Mitchell Van Buuren

Personal information
- Born: 21 January 1998 (age 28) Johannesburg, Gauteng, South Africa
- Source: Cricinfo, 9 November 2017

= Mitchell Van Buuren =

South African cricketer (born 1998)

Mitchell Van Buuren (born 21 January 1998) is a South African cricketer. He made his first-class debut for Northerns in the 2017–18 Sunfoil 3-Day Cup on 9 November 2017. He made his List A debut for Northerns in the 2017–18 CSA Provincial One-Day Challenge on 7 January 2018.

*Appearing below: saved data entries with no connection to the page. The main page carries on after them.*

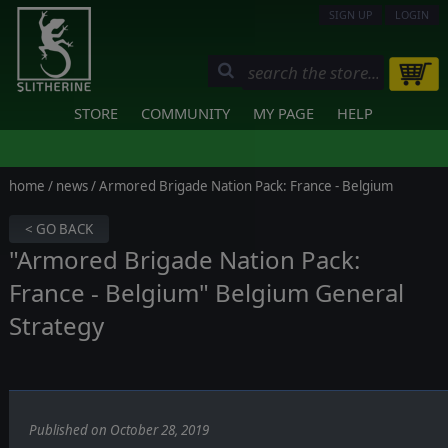
SIGN UP
LOGIN
STORE
COMMUNITY
MY PAGE
HELP
home
/
news
/ Armored Brigade Nation Pack: France - Belgium
< GO BACK
"Armored Brigade Nation Pack:
France - Belgium" Belgium General
Strategy
Published on October 28, 2019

In September 2018, he was named in Northerns' squad for the 2018 Africa T20 Cup. He made his Twenty20 debut for Northerns in the 2018 Africa T20 Cup on 15 September 2018. He was the leading run-scorer for Gauteng in the 2018–19 CSA Provincial One-Day Challenge, with 371 runs in five matches.

In September 2019, he was named in Gauteng's squad for the 2019–20 CSA Provincial T20 Cup. In April 2021, he was named in Gauteng's squad, ahead of the 2021–22 cricket season in South Africa.

In 2026, Van Buuren was retained by Sunrisers Eastern Cape for the 2026–27 SA20 season.